I make visual inquiries that could be described as attempts to measure the immeasurable experiences of separation, union, and the barely perceptible spaces between. I consider my drawings, paintings and constructions to have a dual purpose: to serve a need to ground myself in the physical, natural, and cultural world while questioning the possibility of the metaphysical. In a fine art practice spanning 35 years, this endeavour has taken various forms.

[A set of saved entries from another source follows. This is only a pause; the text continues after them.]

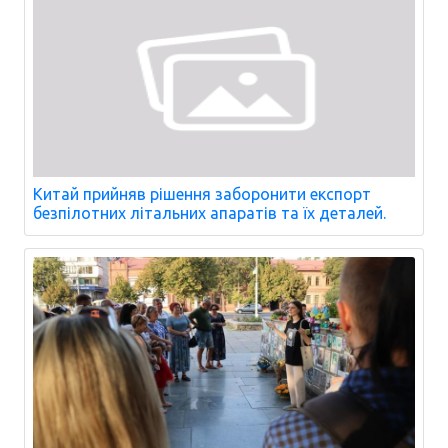
Китай прийняв рішення заборонити експорт
безпілотних літальних апаратів та їх деталей.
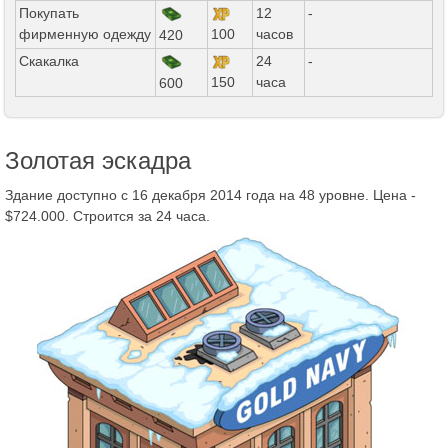
Покупать
12
-
фирменную одежду
100
часов
420
Скакалка
24
-
150
часа
600
Золотая эскадра
Здание доступно с 16 декабря 2014 года на 48 уровне. Цена -
$724.000. Строится за 24 часа.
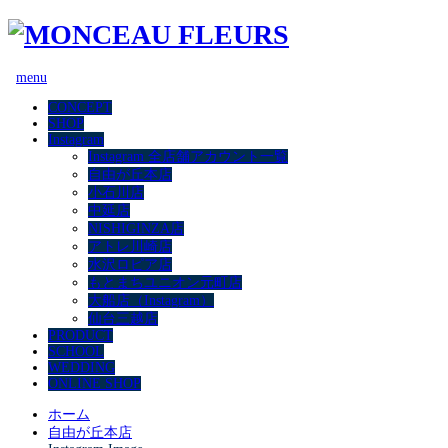
menu
CONCEPT
SHOP
Instagram
Instagram 全店舗アカウント一覧
自由が丘本店
小石川店
中延店
NISHIGINZA店
アトレ川崎店
水沢ロピア店
もとまちユニオン元町店
大船店（Instagram）
仙台三越店
PRODUCT
SCHOOL
WEDDING
ONLINE SHOP
ホーム
自由が丘本店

To write of drawing, I sometimes describe my mainstay drawing practice, which began in the early 1990s, as a graphicalisation of pilgrimage, giving a drawn form to the experience of dislocation and a search for transformation. These drawings are at once meditative and seismographic. I call them Walking Drawings quite simply because they are readings from walking meditations. Over time, as the material outcomes of the drawings have asserted their independence, decisions about how the drawings continue become more formal, more practical, and probably more academic. Experiments around how terrain informs the drawn line and whether the drawings can produce ‘likeness’ of ground, body, and route have come to the fore. Yet the question remains, “What, in fact, am I measuring?” As an Associate Artist at the Oxford Centre for Hindu Studies, I am engaged in several projects. One of these explores the historical identity of OCHS building premises and incorporates their ordinariness into a philosophical enquiry by making diagrammatic drawings, paired with metaphorical language, to evoke concepts of separateness, interdependence, and unity.
Catherine Flexen is an Associated Artist at the Oxford Centre for Hindu Studies and a member of the Drawing Research Group at Arts University Bournemouth. She graduated from Chelsea College of Art & Design in 1993.